Supplied material »
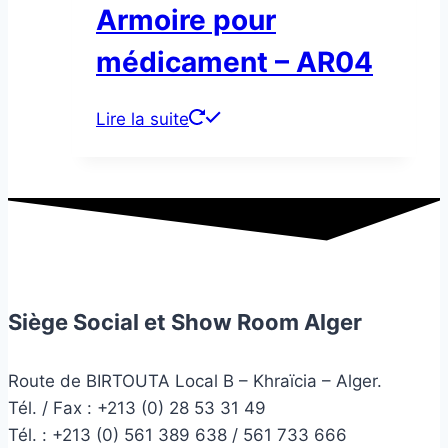
Armoire pour
médicament – AR04
Lire la suite
Siège Social et Show Room Alger
Route de BIRTOUTA Local B – Khraïcia – Alger.
Tél. / Fax : +213 (0) 28 53 31 49
Tél. :
+213 (0) 561 389 638 / 561 733 666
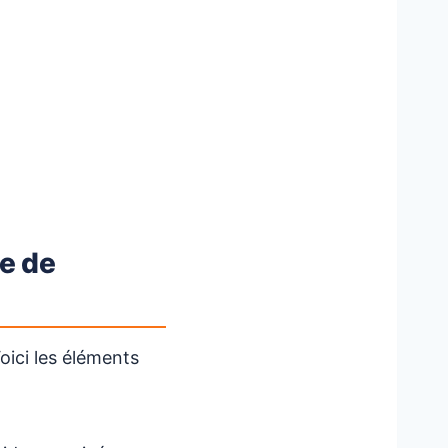
e de
oici les éléments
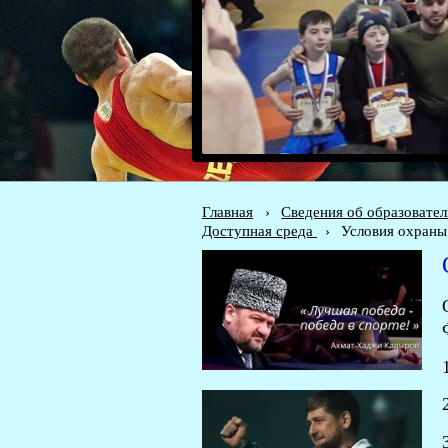
Главная
›
Сведения об образовате
Доступная среда
›
Условия охраны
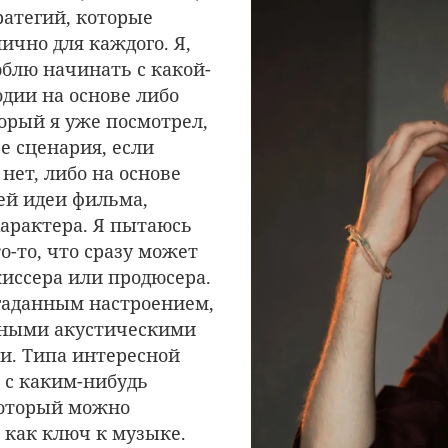
ратегий, которые
чно для каждого. Я,
блю начинать с какой-
одии на основе либо
орый я уже посмотрел,
е сценария, если
нет, либо на основе
ей идеи фильма,
характера. Я пытаюсь
о-то, что сразу может
иссера или продюсера.
гаданным настроением,
сными акустическими
и. Типа интересной
 с каким-нибудь
который можно
 как ключ к музыке.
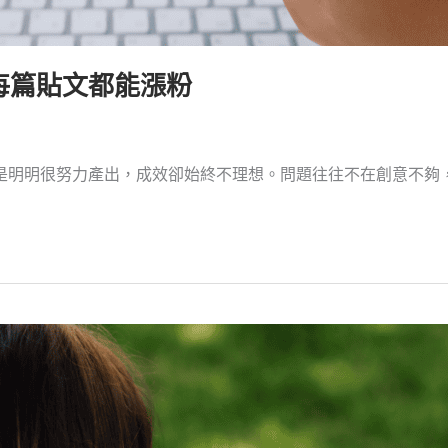
每篇貼文都能漲粉
是明明很努力產出，成效卻始終不理想。問題往往不在創意不夠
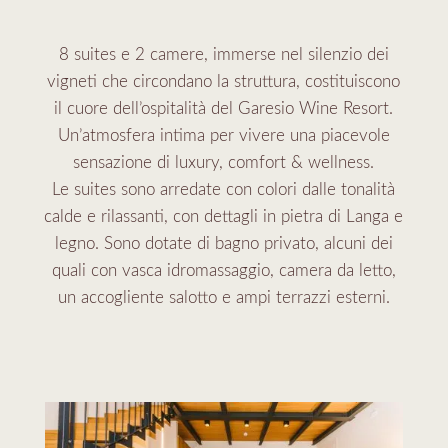
8 suites e 2 camere, immerse nel silenzio dei
vigneti che circondano la struttura, costituiscono
il cuore dell’ospitalità del Garesio Wine Resort.
Un’atmosfera intima per vivere una piacevole
sensazione di luxury, comfort & wellness.
Le suites sono arredate con colori dalle tonalità
calde e rilassanti, con dettagli in pietra di Langa e
legno. Sono dotate di bagno privato, alcuni dei
quali con vasca idromassaggio, camera da letto,
un accogliente salotto e ampi terrazzi esterni.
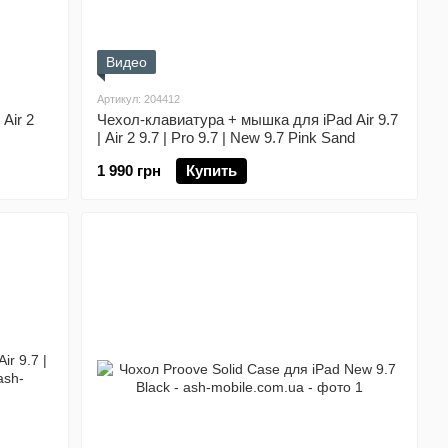
Видео
Артикул: 204412
 Air 2
Чехол-клавиатура + мышка для iPad Air 9.7
| Air 2 9.7 | Pro 9.7 | New 9.7 Pink Sand
1 990 грн
Купить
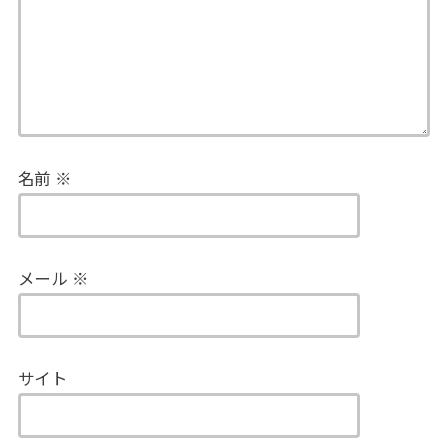
名前
※
メール
※
サイト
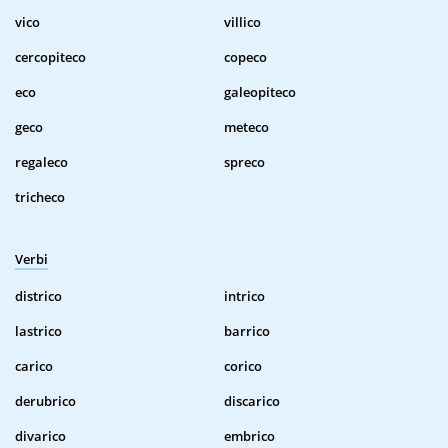
vico
villico
cercopiteco
copeco
eco
galeopiteco
geco
meteco
regaleco
spreco
tricheco
Verbi
districo
intrico
lastrico
barrico
carico
corico
derubrico
discarico
divarico
embrico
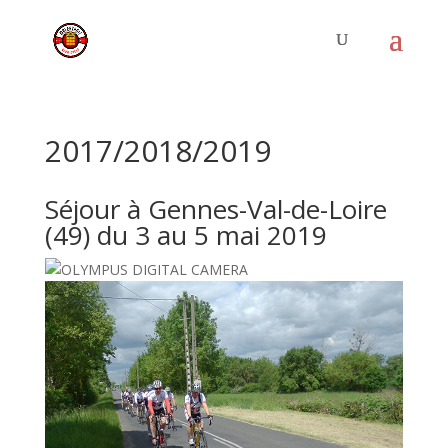
2017/2018/2019
Séjour à Gennes-Val-de-Loire
(49) du 3 au 5 mai 2019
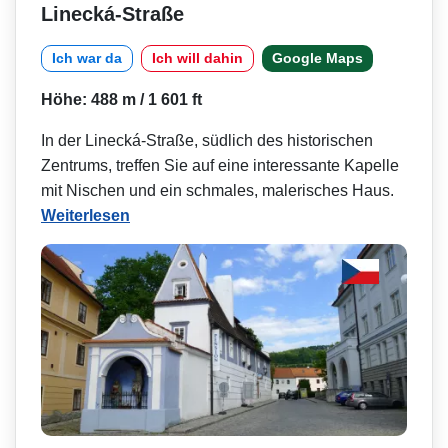
Linecká-Straße
Ich war da
Ich will dahin
Google Maps
Höhe: 488 m / 1 601 ft
In der Linecká-Straße, südlich des historischen
Zentrums, treffen Sie auf eine interessante Kapelle
mit Nischen und ein schmales, malerisches Haus.
Weiterlesen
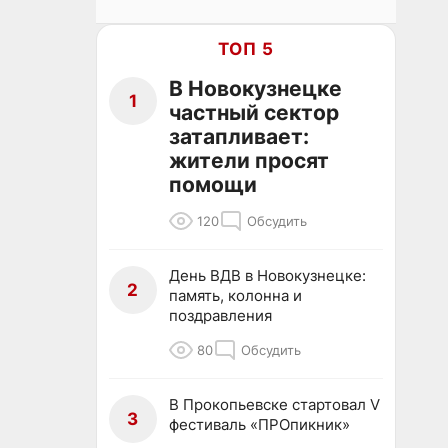
ТОП 5
В Новокузнецке
1
частный сектор
затапливает:
жители просят
помощи
120
Обсудить
День ВДВ в Новокузнецке:
2
память, колонна и
поздравления
80
Обсудить
В Прокопьевске стартовал V
3
фестиваль «ПРОпикник»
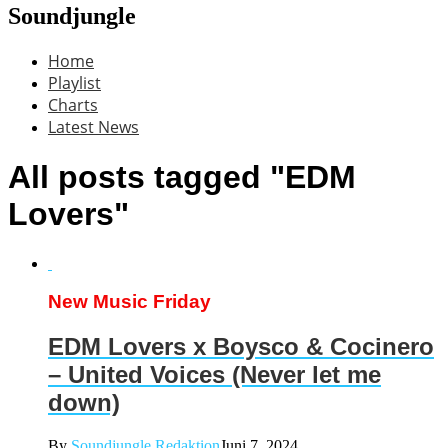
Soundjungle
Home
Playlist
Charts
Latest News
All posts tagged "EDM
Lovers"
New Music Friday
EDM Lovers x Boysco & Cocinero
– United Voices (Never let me
down)
By
Soundjungle Redaktion
Juni 7, 2024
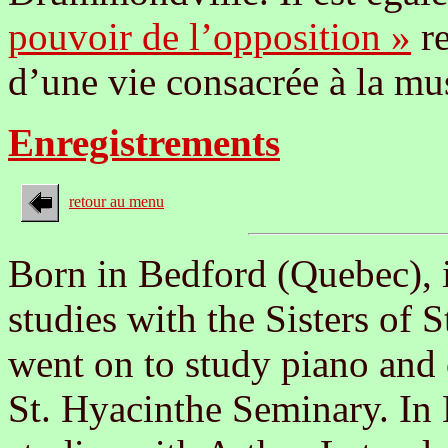
pouvoir de l’opposition »
re
d’une vie consacrée à la mu
Enregistrements
retour au menu
Born in Bedford (Quebec), i
studies with the Sisters of 
went on to study piano and
St. Hyacinthe Seminary. In 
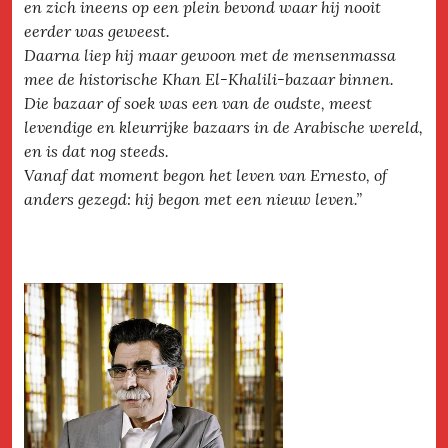
en zich ineens op een plein bevond waar hij nooit
eerder was geweest.
Daarna liep hij maar gewoon met de mensenmassa
mee de historische Khan El-Khalili-bazaar binnen.
Die bazaar of soek was een van de oudste, meest
levendige en kleurrijke bazaars in de Arabische wereld,
en is dat nog steeds.
Vanaf dat moment begon het leven van Ernesto, of
anders gezegd: hij begon met een nieuw leven.”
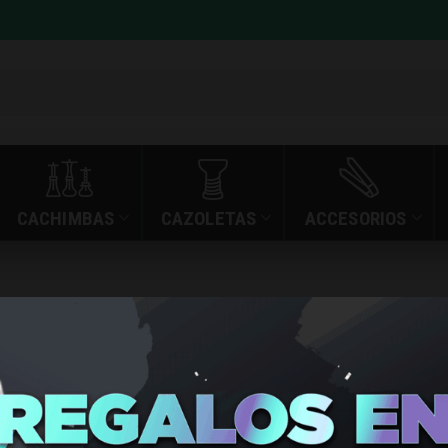
CACHIMBAS
CAZOLETAS
ACCESORIOS
»
»
CACHIMBA ZAR RA
INICIO
TIENDA
CACHIMBA
RASPUTI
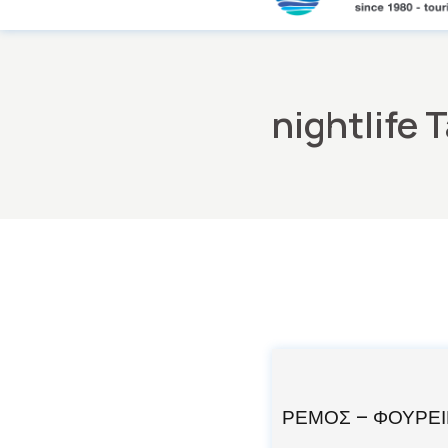
Skip
to
the
content
nightlife 
ΡΕΜΟΣ – ΦΟΥΡΕΙ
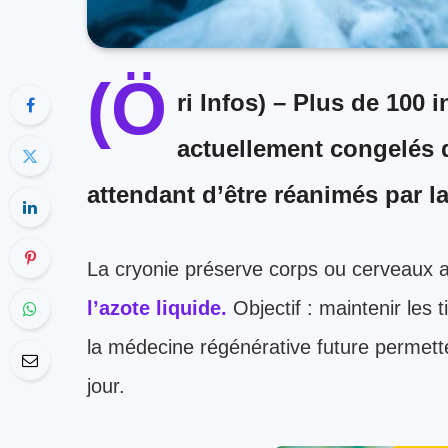
(Ö
ri Infos)
– Plus de 100 i
actuellement congelés 
attendant d’être réanimés par l
La cryonie préserve corps ou cerveaux 
l’azote liquide.
Objectif : maintenir les 
la médecine régénérative future permett
jour.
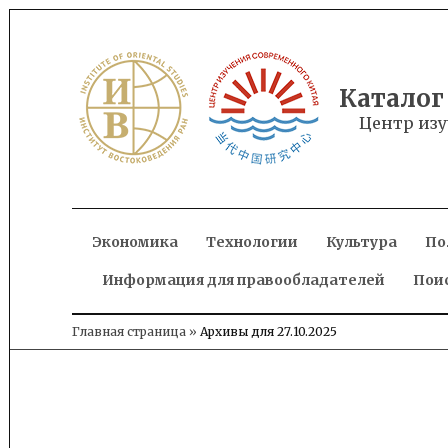
Skip
to
content
Каталог
Центр изу
Экономика
Технологии
Культура
По
Информация для правообладателей
Пои
Главная страница
»
Архивы для 27.10.2025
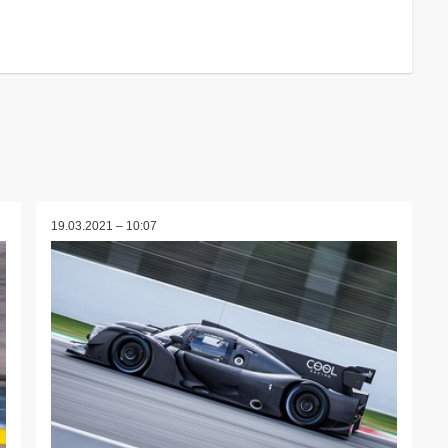
19.03.2021 – 10:07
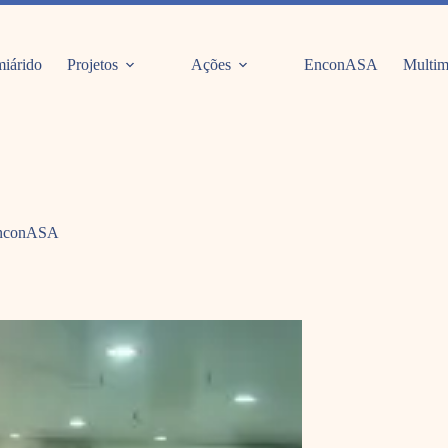
iárido
Projetos
Ações
EnconASA
Multim
 EnconASA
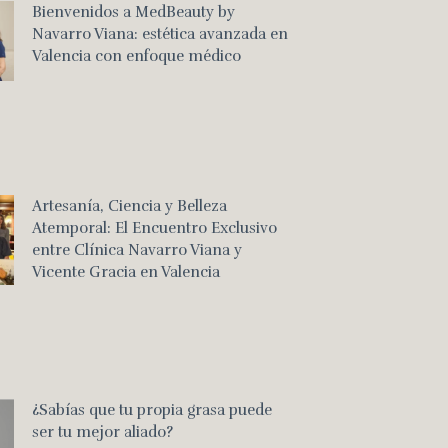
Bienvenidos a MedBeauty by
Navarro Viana: estética avanzada en
Valencia con enfoque médico
Artesanía, Ciencia y Belleza
Atemporal: El Encuentro Exclusivo
entre Clínica Navarro Viana y
Vicente Gracia en Valencia
¿Sabías que tu propia grasa puede
ser tu mejor aliado?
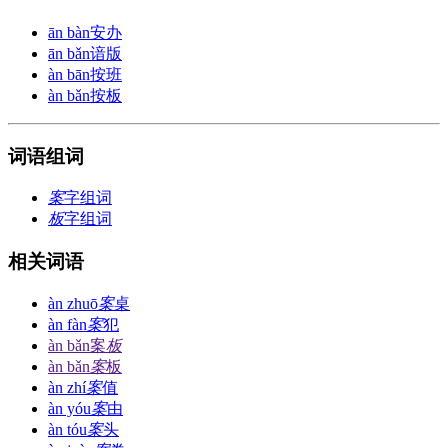
ān bàn
安办
ān bǎn
谙版
àn bān
按班
àn bǎn
按板
词语组词
案
字组词
板
字组词
相关词语
àn zhuō
案
桌
àn fàn
案
犯
àn bǎn
案
板
àn bǎn
案
板
àn zhí
案
值
àn yóu
案
由
àn tóu
案
头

Problem to work on »
Each entry needs to be retyped exactly; the pictures stay out.

Response »
Armoire pour
médicament – AR04
Lire la suite
Siège Social et Show Room Alger
Route de BIRTOUTA Local B – Khraïcia – Alger.
Tél. / Fax : +213 (0) 28 53 31 49
Tél. :
+213 (0) 561 389 638 / 561 733 666
e de
oici les éléments
Главная
›
Сведения об образовате
Доступная среда
›
Условия охраны
ратегий, которые
чно для каждого. Я,
блю начинать с какой-
одии на основе либо
орый я уже посмотрел,
е сценария, если
нет, либо на основе
ей идеи фильма,
характера. Я пытаюсь
о-то, что сразу может
иссера или продюсера.
гаданным настроением,
сными акустическими
и. Типа интересной
 с каким-нибудь
который можно
 как ключ к музыке.
每篇貼文都能漲粉
是明明很努力產出，成效卻始終不理想。問題往往不在創意不夠
8 suites e 2 camere, immerse nel silenzio dei
vigneti che circondano la struttura, costituiscono
il cuore dell’ospitalità del Garesio Wine Resort.
Un’atmosfera intima per vivere una piacevole
sensazione di luxury, comfort & wellness.
Le suites sono arredate con colori dalle tonalità
calde e rilassanti, con dettagli in pietra di Langa e
legno. Sono dotate di bagno privato, alcuni dei
quali con vasca idromassaggio, camera da letto,
un accogliente salotto e ampi terrazzi esterni.
Видео
Артикул: 204412
 Air 2
Чехол-клавиатура + мышка для iPad Air 9.7
| Air 2 9.7 | Pro 9.7 | New 9.7 Pink Sand
1 990 грн
Купить
名前
※
メール
※
サイト
vico
villico
cercopiteco
copeco
eco
galeopiteco
geco
meteco
regaleco
spreco
tricheco
Verbi
districo
intrico
lastrico
barrico
carico
corico
derubrico
discarico
divarico
embrico
2017/2018/2019
Séjour à Gennes-Val-de-Loire
(49) du 3 au 5 mai 2019
Linecká-Straße
Ich war da
Ich will dahin
Google Maps
Höhe: 488 m / 1 601 ft
In der Linecká-Straße, südlich des historischen
Zentrums, treffen Sie auf eine interessante Kapelle
mit Nischen und ein schmales, malerisches Haus.
Weiterlesen
ТОП 5
В Новокузнецке
1
частный сектор
затапливает:
жители просят
помощи
120
Обсудить
День ВДВ в Новокузнецке:
2
память, колонна и
поздравления
80
Обсудить
В Прокопьевске стартовал V
3
фестиваль «ПРОпикник»
Soundjungle
Home
Playlist
Charts
Latest News
All posts tagged "EDM
Lovers"
New Music Friday
EDM Lovers x Boysco & Cocinero
– United Voices (Never let me
down)
By
Soundjungle Redaktion
Juni 7, 2024
pouvoir de l’opposition »
re
d’une vie consacrée à la mu
Enregistrements
retour au menu
Born in Bedford (Quebec), i
studies with the Sisters of 
went on to study piano and
St. Hyacinthe Seminary. In 
en zich ineens op een plein bevond waar hij nooit
eerder was geweest.
Daarna liep hij maar gewoon met de mensenmassa
mee de historische Khan El-Khalili-bazaar binnen.
Die bazaar of soek was een van de oudste, meest
levendige en kleurrijke bazaars in de Arabische wereld,
en is dat nog steeds.
Vanaf dat moment begon het leven van Ernesto, of
anders gezegd: hij begon met een nieuw leven.”
CACHIMBAS
CAZOLETAS
ACCESORIOS
»
»
CACHIMBA ZAR RA
INICIO
TIENDA
CACHIMBA
RASPUTI
Skip
to
the
content
nightlife 
ΡΕΜΟΣ – ΦΟΥΡΕΙ
(Ö
ri Infos)
– Plus de 100 i
actuellement congelés 
attendant d’être réanimés par l
La cryonie préserve corps ou cerveaux 
l’azote liquide.
Objectif : maintenir les 
la médecine régénérative future permett
jour.
Skip
to
content
Каталог
Центр изу
Экономика
Технологии
Культура
По
Информация для правообладателей
Пои
Главная страница
»
Архивы для 27.10.2025
19.03.2021 – 10:07
iárido
Projetos
Ações
EnconASA
Multim
 EnconASA
Bienvenidos a MedBeauty by
Navarro Viana: estética avanzada en
Valencia con enfoque médico
Artesanía, Ciencia y Belleza
Atemporal: El Encuentro Exclusivo
entre Clínica Navarro Viana y
Vicente Gracia en Valencia
¿Sabías que tu propia grasa puede
ser tu mejor aliado?
ān bàn
安办
ān bǎn
谙版
àn bān
按班
àn bǎn
按板
词语组词
案
字组词
板
字组词
相关词语
àn zhuō
案
桌
àn fàn
案
犯
àn bǎn
案
板
àn bǎn
案
板
àn zhí
案
值
àn yóu
案
由
àn tóu
案
头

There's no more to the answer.